The doctor called me in. I updated him. His looked saddened.

"Ana, when a person's clock stops when they don't meet their soulmate it means one thing." he started slowly.

"Please, Dr. Thoms, just tell me what wrong." I said quietly.

"Miss Martin, you're dying."

My heart skipped a beat. I'm dying, I thought. "You don't have a soulmate, because your soul has been deteriorating your entire life. It's undetectable, until your clocks stops. Take a look at your clock now, Ana."

I looked down slowly, pulling my sleeve up. The numbers are fading, like the battery's dying. The battery is dying. I am the battery. I am dying. I look at the doctor.

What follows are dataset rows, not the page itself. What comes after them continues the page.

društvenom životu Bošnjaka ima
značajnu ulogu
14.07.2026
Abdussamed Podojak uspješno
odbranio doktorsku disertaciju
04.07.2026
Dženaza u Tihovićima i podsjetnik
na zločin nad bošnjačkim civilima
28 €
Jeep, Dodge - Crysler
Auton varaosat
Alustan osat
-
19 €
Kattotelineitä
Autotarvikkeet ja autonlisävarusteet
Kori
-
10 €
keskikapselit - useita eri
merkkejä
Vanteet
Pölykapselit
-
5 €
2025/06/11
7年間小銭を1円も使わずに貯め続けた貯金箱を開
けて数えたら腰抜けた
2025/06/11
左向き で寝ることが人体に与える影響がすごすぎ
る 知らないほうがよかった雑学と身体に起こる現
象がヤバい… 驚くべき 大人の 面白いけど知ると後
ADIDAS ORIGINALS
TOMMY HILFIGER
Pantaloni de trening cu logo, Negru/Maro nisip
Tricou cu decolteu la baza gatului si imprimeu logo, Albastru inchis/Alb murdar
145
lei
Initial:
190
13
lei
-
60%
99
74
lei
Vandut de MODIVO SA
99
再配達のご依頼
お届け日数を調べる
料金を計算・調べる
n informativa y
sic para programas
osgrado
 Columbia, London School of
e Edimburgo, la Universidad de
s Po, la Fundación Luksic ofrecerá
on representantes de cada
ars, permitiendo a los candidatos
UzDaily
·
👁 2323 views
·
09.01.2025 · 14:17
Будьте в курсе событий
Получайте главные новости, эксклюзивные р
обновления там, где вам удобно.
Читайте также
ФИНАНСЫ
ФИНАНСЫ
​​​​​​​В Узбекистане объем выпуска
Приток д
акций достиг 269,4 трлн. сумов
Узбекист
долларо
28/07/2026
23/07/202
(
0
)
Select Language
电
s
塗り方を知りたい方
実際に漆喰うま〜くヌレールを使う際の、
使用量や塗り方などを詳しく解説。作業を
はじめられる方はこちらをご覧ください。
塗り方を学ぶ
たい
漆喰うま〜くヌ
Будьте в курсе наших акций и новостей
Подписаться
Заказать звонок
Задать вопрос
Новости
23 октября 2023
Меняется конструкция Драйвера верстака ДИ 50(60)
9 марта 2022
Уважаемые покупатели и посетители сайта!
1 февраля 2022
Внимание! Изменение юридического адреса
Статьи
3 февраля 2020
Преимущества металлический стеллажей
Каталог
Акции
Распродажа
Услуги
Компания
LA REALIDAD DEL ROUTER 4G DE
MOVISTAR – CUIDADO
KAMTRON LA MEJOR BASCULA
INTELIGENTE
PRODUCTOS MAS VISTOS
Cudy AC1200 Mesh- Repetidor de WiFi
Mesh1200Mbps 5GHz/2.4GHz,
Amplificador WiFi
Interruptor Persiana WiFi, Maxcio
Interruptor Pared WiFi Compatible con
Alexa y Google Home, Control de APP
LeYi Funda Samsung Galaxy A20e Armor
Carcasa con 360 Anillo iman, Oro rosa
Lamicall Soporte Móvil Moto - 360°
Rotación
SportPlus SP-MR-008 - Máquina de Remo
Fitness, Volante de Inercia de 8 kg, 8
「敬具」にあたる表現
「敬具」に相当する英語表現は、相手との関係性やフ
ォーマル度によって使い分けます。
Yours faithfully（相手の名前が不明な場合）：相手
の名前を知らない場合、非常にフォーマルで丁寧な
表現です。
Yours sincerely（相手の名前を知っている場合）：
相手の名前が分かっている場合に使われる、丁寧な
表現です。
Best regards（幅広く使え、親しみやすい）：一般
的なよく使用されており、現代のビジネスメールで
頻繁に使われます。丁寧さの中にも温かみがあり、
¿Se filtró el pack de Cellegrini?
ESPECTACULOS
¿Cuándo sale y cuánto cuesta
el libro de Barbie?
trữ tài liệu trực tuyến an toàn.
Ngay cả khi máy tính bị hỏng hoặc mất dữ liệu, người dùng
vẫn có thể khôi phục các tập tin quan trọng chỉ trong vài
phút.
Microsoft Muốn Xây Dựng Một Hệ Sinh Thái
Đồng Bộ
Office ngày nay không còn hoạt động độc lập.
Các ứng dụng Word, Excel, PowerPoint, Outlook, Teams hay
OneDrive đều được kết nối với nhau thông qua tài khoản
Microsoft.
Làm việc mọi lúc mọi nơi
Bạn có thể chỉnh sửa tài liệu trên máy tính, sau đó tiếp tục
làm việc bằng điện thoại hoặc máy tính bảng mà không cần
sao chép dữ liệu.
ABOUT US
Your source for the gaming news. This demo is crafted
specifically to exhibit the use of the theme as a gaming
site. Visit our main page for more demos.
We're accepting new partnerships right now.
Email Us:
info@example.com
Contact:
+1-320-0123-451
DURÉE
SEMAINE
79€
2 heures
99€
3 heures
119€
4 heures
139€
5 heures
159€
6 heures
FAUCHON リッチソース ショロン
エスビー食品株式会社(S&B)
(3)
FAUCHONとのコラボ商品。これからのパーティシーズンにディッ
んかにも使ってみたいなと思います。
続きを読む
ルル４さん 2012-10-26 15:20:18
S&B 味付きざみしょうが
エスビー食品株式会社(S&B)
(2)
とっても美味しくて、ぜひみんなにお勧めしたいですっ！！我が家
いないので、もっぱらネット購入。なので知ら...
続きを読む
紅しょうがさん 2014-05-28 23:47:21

"It won't be long now. You can't live very long without your clock running. Once a person finds their soulmate, the clock keeps track of how long they've been together. The clock's like a heartbeat. Keeping you alive each second. You won't feel pain, it'll be like going to sleep. Come with me, let's get you comfortable." I followed the doctor down the hallway, to a room with a bed and small lamp. I slowly, numbly took off my shoes and laid down it the bed. The doctor left.

I felt myself getting tired. Maybe he was right. Maybe it wouldn't hurt. I was on the verge of death and I felt okay. I laid there quietly until I felt a pain inside my chest. It felt like a knife plunging into my heart followed by the wound exploding in flames. My body was enveloped in the excruciating pain and knives and flames traveled my body, tearing my soul from my body. I blacked out after 3 minutes. My heart stopped after 4.